Fardh Al Ayn To Learn

A major factor is a lack of a base level of literacy in Islamic Studies— including but not limited to theology/creed, Quranic studies, Ḥadīth studies, fiqh, and history. It is important for us as a community to be honest and real with ourselves. Our understanding of our faith, religion, and its teachings is superficial and shallow. We may think that we know our religion, but the reality is that we know very little. We have a particular perception of what Islam is, which is mostly based on our personal experiences and circumstances, which is heavily influenced by the particular flavor or culture of Islam that we’ve been brought up in. For most of us, what we know about Islam comes from what we’ve learned at home from our parents, maybe Sunday school, various talks and lectures, Shaykh Google, and Mufti YouTube. Oftentimes our understanding of Islam is very ritualistic and formal; it’s based on the form, but it’s missing the substance. Not to put any of us down or make us feel bad, but how many of us actually understand the Quran? Its history, preservation, compilation, subject matter, themes, and structure? How can we be true people of faith when we can’t meaningfully engage with the primary source of our faith?
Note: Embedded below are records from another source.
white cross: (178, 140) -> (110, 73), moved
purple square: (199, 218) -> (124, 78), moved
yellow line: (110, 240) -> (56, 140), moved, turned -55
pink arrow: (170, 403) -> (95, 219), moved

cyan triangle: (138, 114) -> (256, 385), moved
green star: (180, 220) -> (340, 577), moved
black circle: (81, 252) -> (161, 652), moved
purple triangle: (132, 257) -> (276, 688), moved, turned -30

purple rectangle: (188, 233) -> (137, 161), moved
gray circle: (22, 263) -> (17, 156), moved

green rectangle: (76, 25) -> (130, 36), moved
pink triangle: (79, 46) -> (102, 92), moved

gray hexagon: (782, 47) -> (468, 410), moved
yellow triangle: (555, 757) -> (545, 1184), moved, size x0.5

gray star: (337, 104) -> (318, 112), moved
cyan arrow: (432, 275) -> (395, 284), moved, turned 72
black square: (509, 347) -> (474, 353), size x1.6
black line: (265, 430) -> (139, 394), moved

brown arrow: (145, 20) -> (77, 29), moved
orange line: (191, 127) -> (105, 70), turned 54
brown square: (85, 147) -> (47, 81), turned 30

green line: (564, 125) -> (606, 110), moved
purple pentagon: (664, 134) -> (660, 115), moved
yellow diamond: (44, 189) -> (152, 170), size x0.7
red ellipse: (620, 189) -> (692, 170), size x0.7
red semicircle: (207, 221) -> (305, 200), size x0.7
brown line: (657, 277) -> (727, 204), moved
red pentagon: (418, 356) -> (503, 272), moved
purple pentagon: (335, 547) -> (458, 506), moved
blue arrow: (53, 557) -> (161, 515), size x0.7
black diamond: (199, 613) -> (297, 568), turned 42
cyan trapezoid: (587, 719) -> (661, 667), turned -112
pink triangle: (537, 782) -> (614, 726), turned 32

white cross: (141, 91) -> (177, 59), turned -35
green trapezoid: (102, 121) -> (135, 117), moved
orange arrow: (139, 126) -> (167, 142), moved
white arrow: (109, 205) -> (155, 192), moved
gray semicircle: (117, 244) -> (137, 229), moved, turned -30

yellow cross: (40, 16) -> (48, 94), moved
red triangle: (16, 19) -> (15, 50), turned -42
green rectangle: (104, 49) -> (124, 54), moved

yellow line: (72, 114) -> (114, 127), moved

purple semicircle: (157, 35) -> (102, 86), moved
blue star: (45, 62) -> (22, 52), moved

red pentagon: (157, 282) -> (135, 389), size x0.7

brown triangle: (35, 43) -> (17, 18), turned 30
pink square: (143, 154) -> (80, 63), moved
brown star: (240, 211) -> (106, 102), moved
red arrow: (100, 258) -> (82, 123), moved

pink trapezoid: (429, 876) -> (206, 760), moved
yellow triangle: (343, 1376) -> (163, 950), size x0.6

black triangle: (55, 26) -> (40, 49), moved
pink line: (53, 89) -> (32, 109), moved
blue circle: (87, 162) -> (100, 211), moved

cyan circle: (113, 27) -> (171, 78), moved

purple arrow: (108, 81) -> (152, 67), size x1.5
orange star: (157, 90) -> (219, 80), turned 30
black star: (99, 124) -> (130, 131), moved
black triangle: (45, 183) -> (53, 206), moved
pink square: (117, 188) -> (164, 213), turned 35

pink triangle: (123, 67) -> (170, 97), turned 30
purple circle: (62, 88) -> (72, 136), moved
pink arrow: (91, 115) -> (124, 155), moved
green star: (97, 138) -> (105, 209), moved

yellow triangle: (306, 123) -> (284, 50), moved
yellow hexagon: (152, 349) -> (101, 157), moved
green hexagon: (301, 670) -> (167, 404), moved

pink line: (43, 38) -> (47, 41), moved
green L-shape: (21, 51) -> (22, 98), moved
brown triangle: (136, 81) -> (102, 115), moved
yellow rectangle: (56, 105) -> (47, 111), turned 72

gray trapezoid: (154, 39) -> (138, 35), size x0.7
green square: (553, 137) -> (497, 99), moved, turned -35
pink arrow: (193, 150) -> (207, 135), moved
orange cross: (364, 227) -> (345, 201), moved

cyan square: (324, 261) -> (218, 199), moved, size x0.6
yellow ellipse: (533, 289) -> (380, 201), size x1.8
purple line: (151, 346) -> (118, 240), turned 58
Seeking this base level of literacy is an obligation upon each and every single one of us. As the Prophet ṣallallāhu 'alayhi wa sallam (peace and blessings of Allāh be upon him) said, “Seeking knowledge is an obligation upon every single Muslim.” This doesn’t mean that everyone has to become a scholar; rather, everyone has to learn enough knowledge that will allow them to worship their Creator properly with understanding. This is very much related to the next point.

The Rocky Road of Building Formalized Programs

Until recently, an absence of a formal and structured course of study for American Muslims. Going through high school in the late 90’s in Southern California there was a lack of access to formal or structured Islamic Studies programs, let alone traditionally trained scholars. Till this day the majority of mosques in Southern California don’t have a scholar as an imam or religious director, which is a discussion for another article. Thanks to my father, I literally grew up in a masjid, but for the longest time we didn’t have an imam, classes, lectures, or programs. I was fortunate enough that during my sophomore year a close friend of mine started taking me to a weekend program organized by Sh. Nomaan Baig that gradually and organically developed into the Institute of Knowledge.

Alḥamdulillah, in the past several years there has been a lot of advancement in this area. We have amazing programs such as the IOK Seminary and Extension (shameless plug), but one of the main challenges continues to be getting people to participate and attend. This phenomenon is related to attitudes towards scholarship.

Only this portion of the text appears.